Dans la 1ère partie de cet article, nous avions exposé les conditions d’un ordre géopolitique totalement changeant, dans lequel, confrontée à un monde où toutes les règles héritées de la guerre froide n’ont plus cours et où les alliances s’effritent à chaque tension ou nouveau conflit, l’Afrique a vu émerger des nouveaux leaders forts sur l’ensemble du continent. Le Président Félix Tshisekedi dont nous avons déjà parlé est le digne descendant d’une lignée politique, mais d’autres hommes forts sont, eux, les héritiers d’une « dynastie » présidentielle.

Faure Eyadema

    Fils du Président Gnassingbé Eyadema, le chef d’État du Togo, Faure Eyadema, bien qu’il soit en place depuis pratiquement 20 ans, se positionne aujourd’hui comme un gage de stabilité et de garantie de paix pour l’ensemble de la sous-région.
    Il joue un rôle clé dans la résolution des conflits et est un médiateur international reconnu.
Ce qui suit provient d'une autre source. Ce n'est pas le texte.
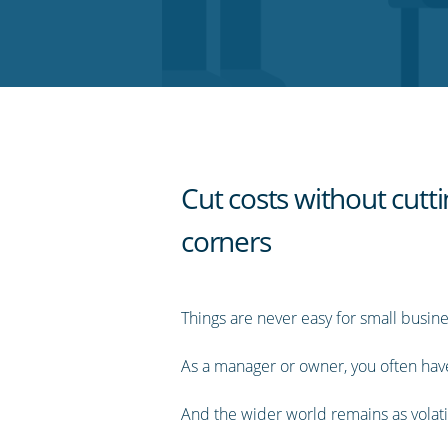
on
on
on
on
our
Twitter
Facebook
LinkedIn
Pinterest
blog's
RSS
feed
Cut costs without cutt
corners
Things are never easy for small busine
As a manager or owner, you often have 
And the wider world remains as volati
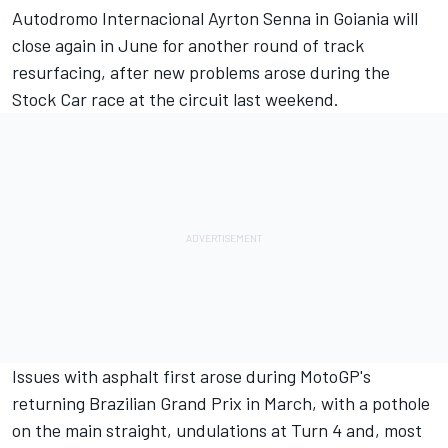
Autodromo Internacional Ayrton Senna in Goiania will
close again in June for another round of track
resurfacing, after new problems arose during the
Stock Car race at the circuit last weekend.
Issues with asphalt first arose during MotoGP's
returning Brazilian Grand Prix in March, with a pothole
on the main straight, undulations at Turn 4 and, most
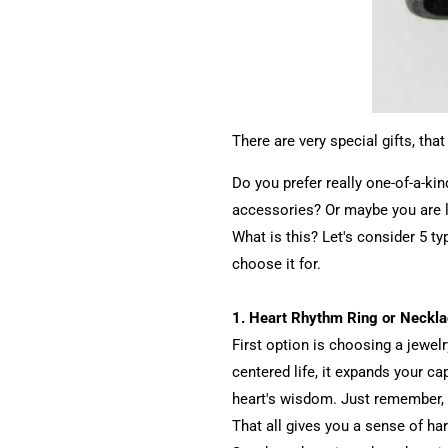
There are very special gifts, th
Do you prefer really one-of-a-ki
accessories? Or maybe you are lo
What is this? Let's consider 5 ty
choose it for.
1. Heart Rhythm Ring or Neckl
First option is choosing a jewelr
centered life, it expands your c
heart's wisdom. Just remember, 
That all gives you a sense of ha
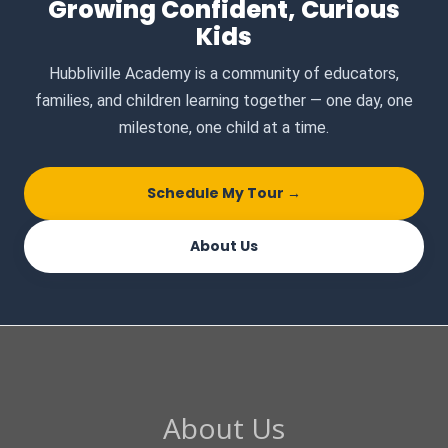
Growing Confident, Curious
Kids
Hubbliville Academy is a community of educators,
families, and children learning together — one day, one
milestone, one child at a time.
Schedule My Tour →
About Us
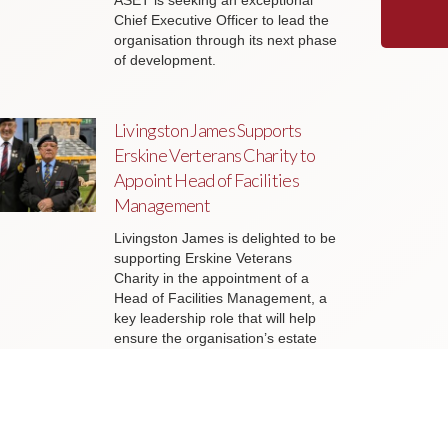
ASET is seeking an exceptional
Chief Executive Officer to lead the
organisation through its next phase
of development.
Livingston James Supports
Erskine Verterans Charity to
Appoint Head of Facilities
Management
Livingston James is delighted to be
supporting Erskine Veterans
Charity in the appointment of a
Head of Facilities Management, a
key leadership role that will help
ensure the organisation’s estate
continues to support the delivery of
outstanding services to veterans
and their families across Scotland.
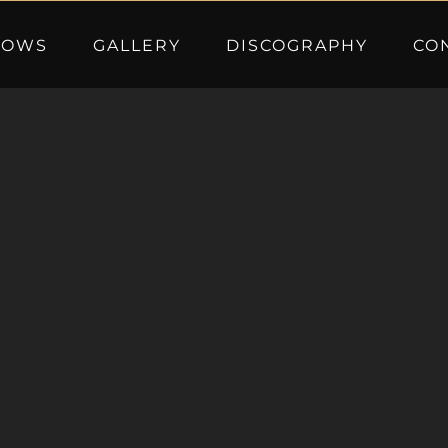
HOWS
GALLERY
DISCOGRAPHY
CO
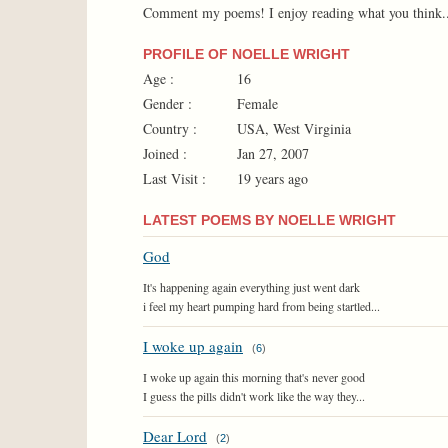
Comment my poems! I enjoy reading what you think..a
PROFILE OF NOELLE WRIGHT
Age :
16
Gender :
Female
Country :
USA, West Virginia
Joined :
Jan 27, 2007
Last Visit :
19 years ago
LATEST POEMS BY NOELLE WRIGHT
God
It's happening again everything just went dark
i feel my heart pumping hard from being startled...
I woke up again
(
6
)
I woke up again this morning that's never good
I guess the pills didn't work like the way they...
Dear Lord
(
2
)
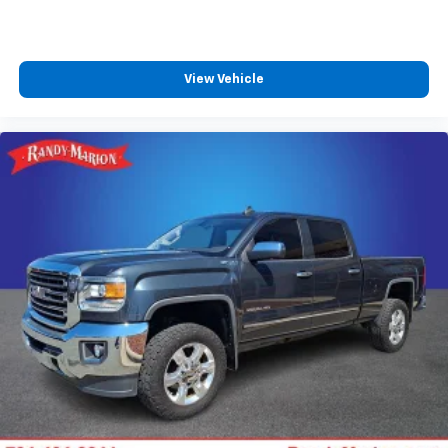
View Vehicle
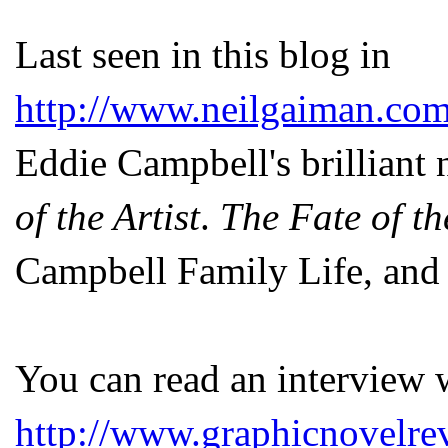
Last seen in this blog in
http://www.neilgaiman.com
Eddie Campbell's brilliant
of the Artist
.
The Fate of th
Campbell Family Life, and 
You can read an interview 
http://www.graphicnovelre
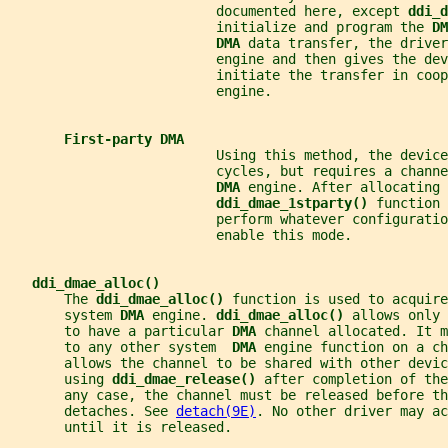
                          documented here, except 
ddi_d
                          initialize and program the 
DM
DMA 
data transfer, the driver
                          engine and then gives the dev
                          initiate the transfer in coop
                          engine.
First-party DMA
                          Using this method, the device
                          cycles, but requires a channe
DMA 
engine. After allocating 
ddi_dmae_1stparty() 
function 
                          perform whatever configuratio
                          enable this mode.
ddi_dmae_alloc()
       The 
ddi_dmae_alloc() 
function is used to acquire
       system 
DMA 
engine. 
ddi_dmae_alloc() 
allows only 
       to have a particular 
DMA 
channel allocated. It m
       to any other system  
DMA 
engine function on a c
       allows the channel to be shared with other devi
       using 
ddi_dmae_release() 
after completion of the
       any case, the channel must be released before th
       detaches. See 
detach(9E)
. No other driver may ac
       until it is released.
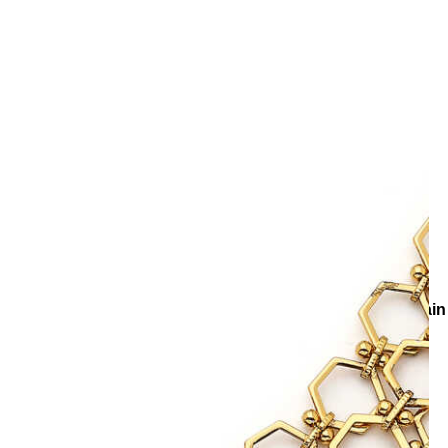
es
Necklaces
Chain Necklaces
Flash Gold Plated Multi Chai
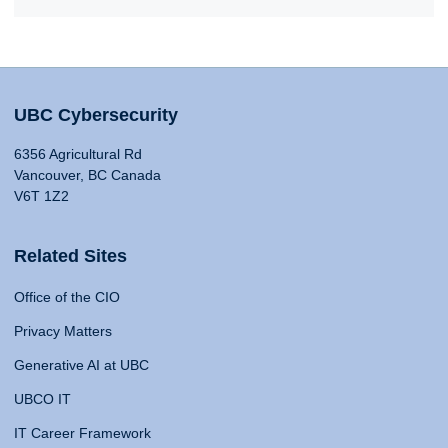
UBC Cybersecurity
6356 Agricultural Rd
Vancouver, BC Canada
V6T 1Z2
Related Sites
Office of the CIO
Privacy Matters
Generative AI at UBC
UBCO IT
IT Career Framework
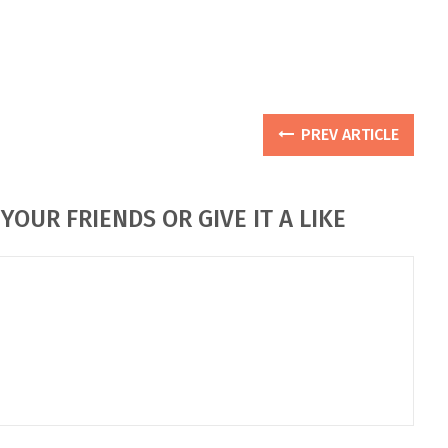
PREV ARTICLE
YOUR FRIENDS OR GIVE IT A LIKE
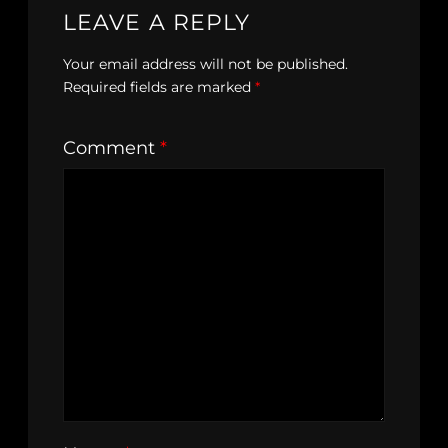
LEAVE A REPLY
Your email address will not be published.
Required fields are marked
*
Comment
*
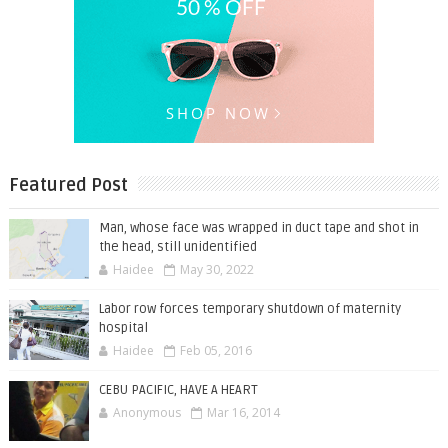
Featured Post
Man, whose face was wrapped in duct tape and shot in
the head, still unidentified
Haidee
May 30, 2022
Labor row forces temporary shutdown of maternity
hospital
Haidee
Feb 05, 2016
CEBU PACIFIC, HAVE A HEART
Anonymous
Mar 16, 2014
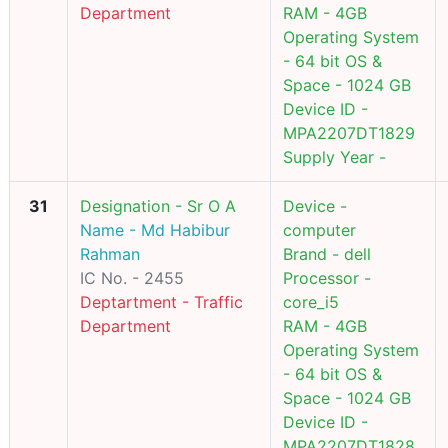
Department
RAM - 4GB
Operating System
- 64 bit OS &
Space - 1024 GB
Device ID -
MPA2207DT1829
Supply Year -
31
Designation - Sr O A
Device -
Name - Md Habibur
computer
Rahman
Brand - dell
IC No. - 2455
Processor -
Deptartment - Traffic
core_i5
Department
RAM - 4GB
Operating System
- 64 bit OS &
Space - 1024 GB
Device ID -
MPA2207DT1828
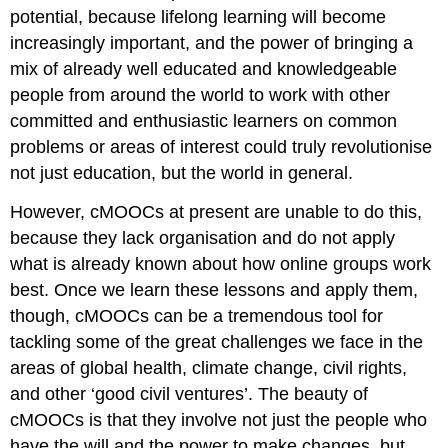
potential, because lifelong learning will become
increasingly important, and the power of bringing a
mix of already well educated and knowledgeable
people from around the world to work with other
committed and enthusiastic learners on common
problems or areas of interest could truly revolutionise
not just education, but the world in general.
However, cMOOCs at present are unable to do this,
because they lack organisation and do not apply
what is already known about how online groups work
best. Once we learn these lessons and apply them,
though, cMOOCs can be a tremendous tool for
tackling some of the great challenges we face in the
areas of global health, climate change, civil rights,
and other ‘good civil ventures’. The beauty of
cMOOCs is that they involve not just the people who
have the will and the power to make changes, but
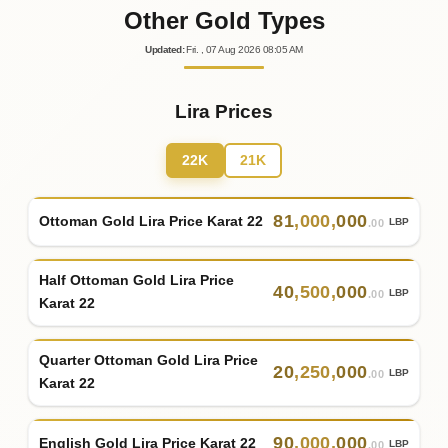
Other Gold Types
Updated
:
Fri.
, 07
Aug
2026
08:05
AM
Lira Prices
22K
21K
81
,
000
,
000
Ottoman Gold Lira Price Karat 22
LBP
.00
Half Ottoman Gold Lira Price
40
,
500
,
000
LBP
.00
Karat 22
Quarter Ottoman Gold Lira Price
20
,
250
,
000
LBP
.00
Karat 22
90
,
000
,
000
English Gold Lira Price Karat 22
LBP
.00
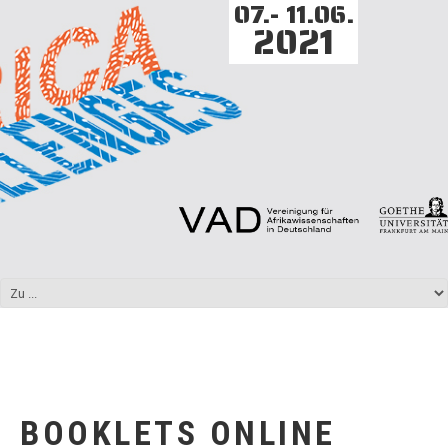
07.- 11.06.
2021
BOOKLETS ONLINE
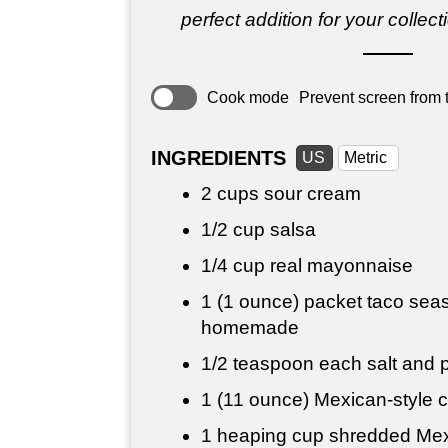
perfect addition for your collect
Cook mode
Prevent screen from t
INGREDIENTS
US
Metric
2 cups
sour cream
1/2 cup
salsa
1/4 cup
real mayonnaise
1 (1 ounce) packet taco seas
homemade
1/2 teaspoon
each salt and p
1 (11 ounce) Mexican-style c
1 heaping cup shredded Mexi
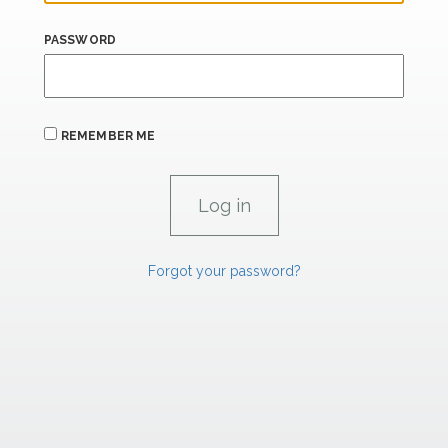
PASSWORD
REMEMBER ME
Forgot your password?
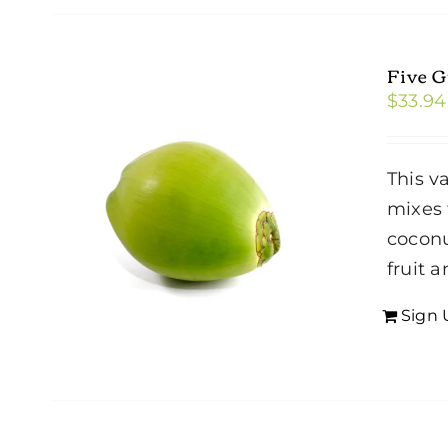
Five 
$
33.94
This v
mixes 
coconu
fruit 
Sign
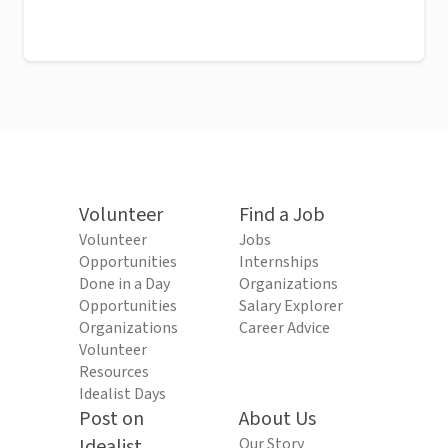
Volunteer
Find a Job
Volunteer
Jobs
Opportunities
Internships
Done in a Day
Organizations
Opportunities
Salary Explorer
Organizations
Career Advice
Volunteer
Resources
Idealist Days
Post on
About Us
Idealist
Our Story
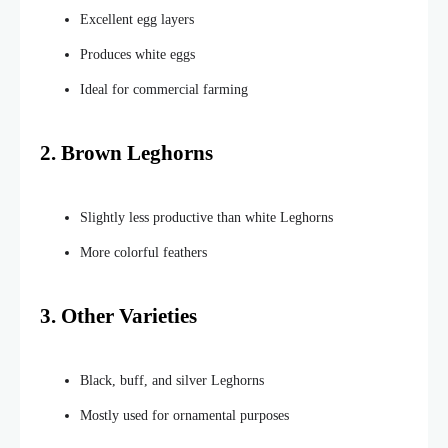
Excellent egg layers
Produces white eggs
Ideal for commercial farming
2. Brown Leghorns
Slightly less productive than white Leghorns
More colorful feathers
3. Other Varieties
Black, buff, and silver Leghorns
Mostly used for ornamental purposes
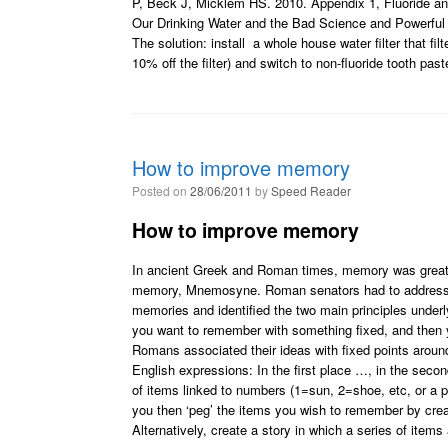
P, Beck J, Micklem HS. 2010. Appendix 1, Fluoride a
Our Drinking Water and the Bad Science and Powerful 
The solution: install a whole house water filter that filt
10% off the filter) and switch to non-fluoride tooth pa
How to improve memory
Posted on
28/06/2011
by
Speed Reader
How to improve memory
In ancient Greek and Roman times, memory was greatl
memory, Mnemosyne. Roman senators had to address the
memories and identified the two main principles under
you want to remember with something fixed, and then y
Romans associated their ideas with fixed points around
English expressions: In the first place …, in the seco
of items linked to numbers (1=sun, 2=shoe, etc, or a p
you then ‘peg’ the items you wish to remember by crea
Alternatively, create a story in which a series of items 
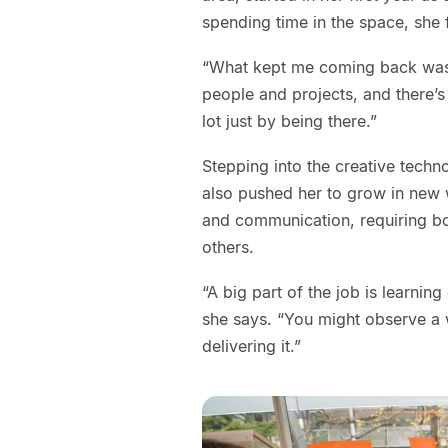
spending time in the space, she 
“What kept me coming back was 
people and projects, and there’s
lot just by being there.”
Stepping into the creative technol
also pushed her to grow in new wa
and communication, requiring bot
others.
“A big part of the job is learnin
she says. “You might observe a 
delivering it.”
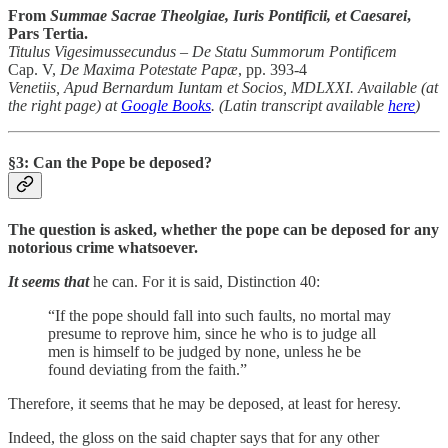
From
Summae Sacrae Theolgiae, Iuris Pontificii, et Caesarei
,
Pars Tertia.
Titulus Vigesimussecundus – De Statu Summorum Pontificem
Cap. V,
De Maxima Potestate Papæ
, pp. 393-4
Venetiis, Apud Bernardum Iuntam et Socios, MDLXXI. Available (at
the right page) at
Google Books
. (Latin transcript available
here
)
§3: Can the Pope be deposed?
The question is asked, whether the pope can be deposed for any
notorious crime whatsoever.
It seems that
he can. For it is said, Distinction 40:
“If the pope should fall into such faults, no mortal may
presume to reprove him, since he who is to judge all
men is himself to be judged by none, unless he be
found deviating from the faith.”
Therefore, it seems that he may be deposed, at least for heresy.
Indeed, the gloss on the said chapter says that for any other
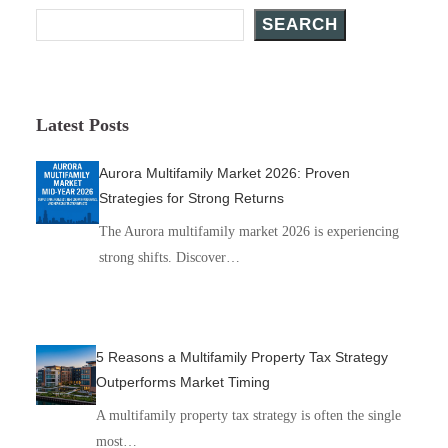
SEARCH
Latest Posts
Aurora Multifamily Market 2026: Proven
Strategies for Strong Returns
The Aurora multifamily market 2026 is experiencing
strong shifts. Discover…
5 Reasons a Multifamily Property Tax Strategy
Outperforms Market Timing
A multifamily property tax strategy is often the single
most…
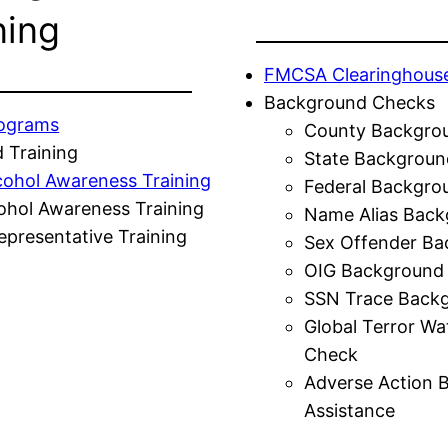
ning
FMCSA Clearinghous
Background Checks
rograms
County Backgro
 Training
State Backgroun
cohol Awareness Training
Federal Backgro
ohol Awareness Training
Name Alias Back
presentative Training
Sex Offender Ba
OIG Background
SSN Trace Back
Global Terror Wa
Check
Adverse Action 
Assistance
Récemment, il a mené plusieurs négociations entre les gouvernements militaires d’Afrique de l’Ouest et la Cédéao ( Communauté économique des Etats de l’Afrique de l’Ouest) avec succès. Il est l’initiateur du Forum de Lomé sur la Paix et la Sécurité afin d’aborder et de trouver des solutions pour la stabilité fragile de la région et du continent.
    Depuis novembre 2021, le Togo est entré dans le cercle des pays subissant les assauts répétés des djihadistes. Le 20 juillet dernier une attaque d’une rare ampleur de plusieurs centaines d’islamistes du Groupe de Soutien à l’Islam et aux Musulmans (GSIM affilié à Al-Qaida), venant du Burkina Faso, a marqué les esprits. Réagissant immédiatement, Faure Eyadema fit déployer plus de 2 000 hommes et entama un programme de renforcement de l’armée, s’attirant immédiatement un soutien encore plus grand des États-Unis pour la lutte contre l’Islam intégriste et se plaçant comme un des dirigeants incontournables et inébranlables de la région.

    Idriss Déby

    Devant également faire face aux vagues d’assauts djihadistes, le Tchad qui possède sans doute une des meilleures armées du continent a longtemps été dirigé par un des hommes les plus redoutés et les plus forts d’Afrique, Idriss Déby Itno, élu cinq fois président. Officier de talent et chef de guerre, il a maintenu l’intégrité du territoire tchadien en ayant écrasé nombre de rébellions mais surtout en repoussant les combattants islamistes.
    En 2021, blessé au front il succombe à ses blessures. Il est remplacé par son fils le général Mahamat Idriss Déby, qui prend la tête d’un Conseil militaire de Transition(CNT) et devient dès lors président de la République, puis il dirige le CNT et lance en août 2022 un dialogue national inclusif entre l’opposition civile, les rebelles et la junte. Au fur et à mesure, il impose son style. Aussi subtil que son père, il maintient d’une main de fer son contrôle sur le pays et continue de lutter contre les attaques djihadistes et reprend en mains les relations extérieures du Tchad vis-à-vis de son partenaire traditionnel, la France.
    Finalement, candidat de son parti, le Mouvement patriotique du Salut, il est élu le 6 mai 2024 président du Tchad.
    Mahamat Idriss Déby, à peine intronisé, décide de protéger principalement son pays en exprimant sa volonté de quitter la Force mixte multinationale (FMM) composée également de troupes du Nigeria, du Niger, du Bénin et du Cameroun. Irrité par le fait que les soldats tchadiens se font tuer pour d’autres pays et que ceux-ci interviennent rarement pour épauler le Tchad, il considère que face à la menace islamiste, son pays, son peuple et son armée passent en priorité.
    Ensuite, le président a acté la rupture des accords militaires avec la France début décembre 2024, principalement en raison du délitement de l’influence française au Sahel, mais aussi répondant à la demande de sa population qui voit la présence militaire française comme un reliquat de l’ère colonialiste et parce que le Tchad a pris langue avec d’autres puissances étrangères, la Russie, la Hongrie et la Turquie entre autres afin d’établir des nouveaux accords de coopération militaires sans exclusivité. En refusant de se mettre sous la coupe d’une nouvelle puissance étrangère, il démontre qu’il est réellement un des nouveaux leaders forts du continent.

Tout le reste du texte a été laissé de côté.